Anna Kim, born 1977 in South Korea, lives and works in Vienna and Berlin. Last publications: “Anatomie einer Nacht” (2012), “Fingerpflanzen” (2017) and “Die große Heimkehr” (2017). She has received numerous awards and scholarships for her work, most recently the Literature Prize of the European Union in 2012.

Isidora Randjelović Studied social pedagogy / social work and worked for many years as a social worker in the field of youth welfare and political education. She is director of the RomaniPhen Feminist Romnja Archive in Berlin. In addition, she teaches racism and migration at Alice Salomon College. Main topics and publications focus on racism against Roma*nja and Sinte*zza as well as their civic engagement and current social movements, empowerment perspectives, critical social work and feminist analyzes. She is involved in the IniRromnja, a network of Berlin Sinti and Roma women *.

Musa Okwonga is a poet, journalist and musician. He studied law at Oxford before leaving a career as a solicitor to become a poet. The winner of the 1996 WHSmith Young Writers Competition, he is the author of two books about football, the first of which, “A Cultured Left Foot”, was nominated for the 2008 William Hill Sports Book of the Year Award.  He has written for several outlets, including The Economist, The New York Times, The New Statesman, Al-Jazeera, Foreign Policy, and The Guardian. A vocalist who has been described by Q Magazine as “a globe-trotting Mike Skinner”, Musa’s music has been played by BBC Radio One, BBC6 Music and Xfm, and he is one half of future blues outfit BBXO.

Philip Kojo Metz: After studying photography, Philip Kojo Metz studied sculpture at the Academy of Fine Arts in Munich and graduated as a master student. In the years following the Academy, he received numerous national and international grants and scholarships. In the meantime he is represented in international exhibitions. His project “Adler Afrika”, presented here, has received international attention in the recent years. His central theme in this working cycle, is to explore the history of Germany  in various African countries against an authentic background. He approaches so to speak a “hidden” part of German history. Philip Kojo Metz lives and works in Berlin.
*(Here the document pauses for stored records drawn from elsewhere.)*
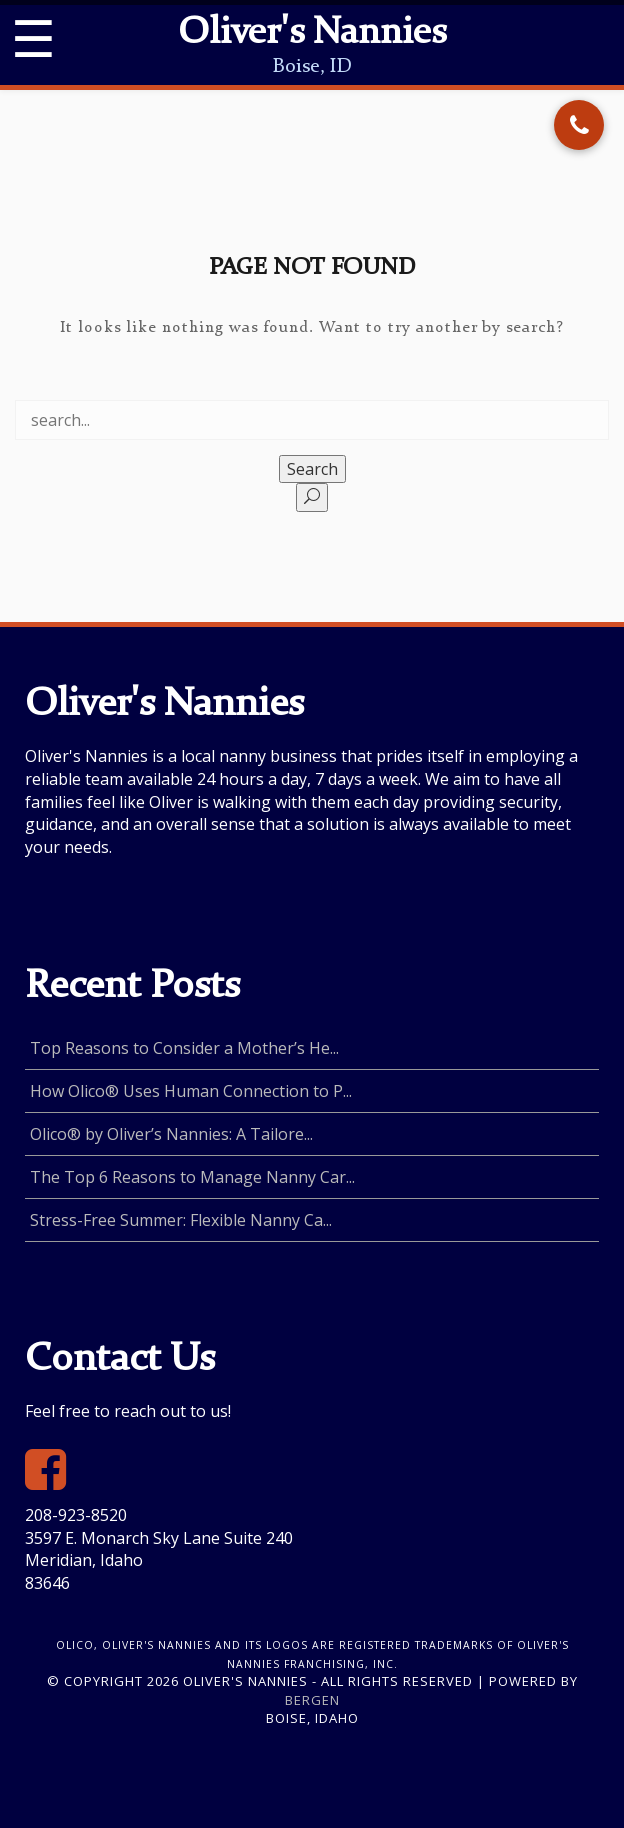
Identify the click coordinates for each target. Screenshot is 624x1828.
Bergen (312, 1700)
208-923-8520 (76, 1515)
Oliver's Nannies (312, 34)
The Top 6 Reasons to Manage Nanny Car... (192, 1177)
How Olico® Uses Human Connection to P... (191, 1091)
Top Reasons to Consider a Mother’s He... (184, 1048)
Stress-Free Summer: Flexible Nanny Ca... (181, 1220)
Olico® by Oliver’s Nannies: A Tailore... (171, 1134)
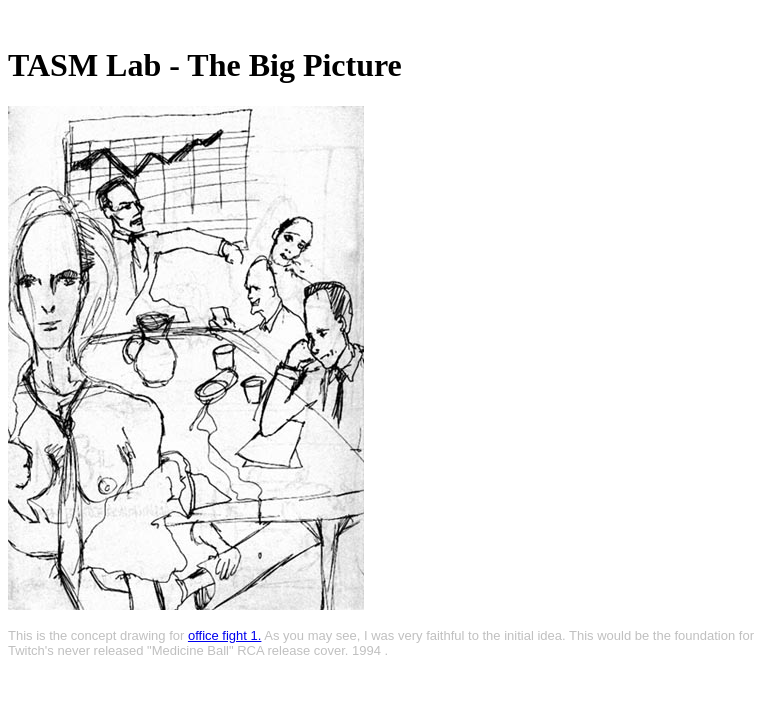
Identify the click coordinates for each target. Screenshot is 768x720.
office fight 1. (224, 635)
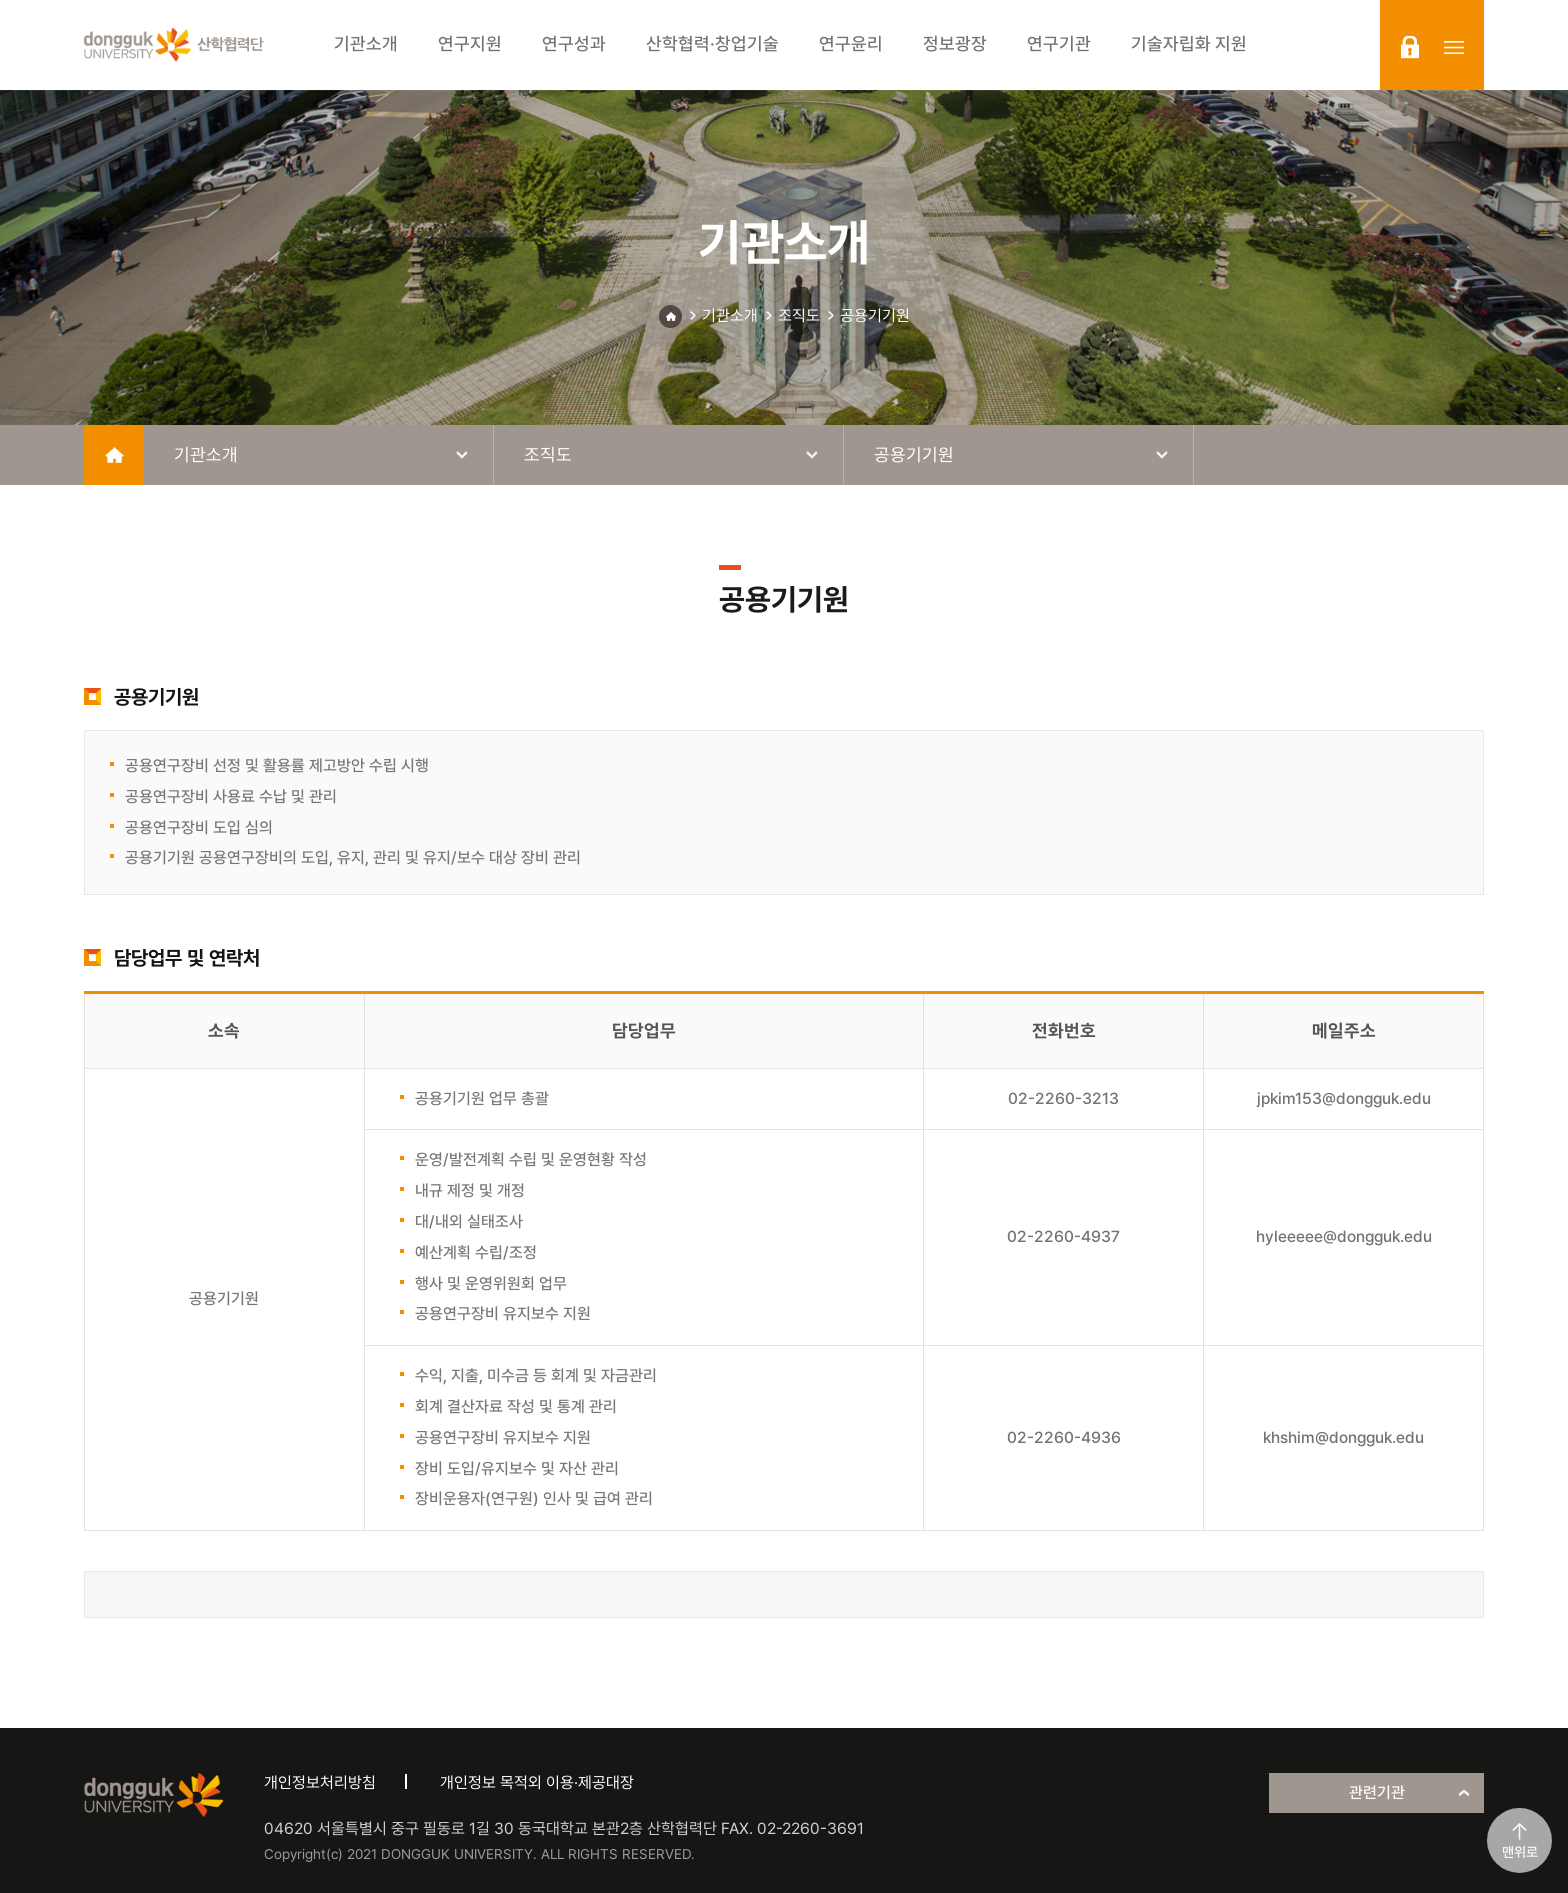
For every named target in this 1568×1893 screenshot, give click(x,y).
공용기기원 (875, 315)
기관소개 (730, 315)
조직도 (799, 315)
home (114, 455)
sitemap (1454, 47)
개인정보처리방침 (320, 1782)
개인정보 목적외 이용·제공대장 (537, 1782)
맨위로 (1520, 1852)
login (1410, 47)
Sita Ngoumou is a practicing gynecologist in Saarland and has been working as a visual artist since 2007. She is the daughter of a Cameroonian father and a German mother and grew up in Yaoundé (Cameroon). Among other things, her pictures tell stories on identity and transculturality. For this she uses different techniques. She prefers painting and drawing, but also uses screen printing, collages and digital imaging techniques.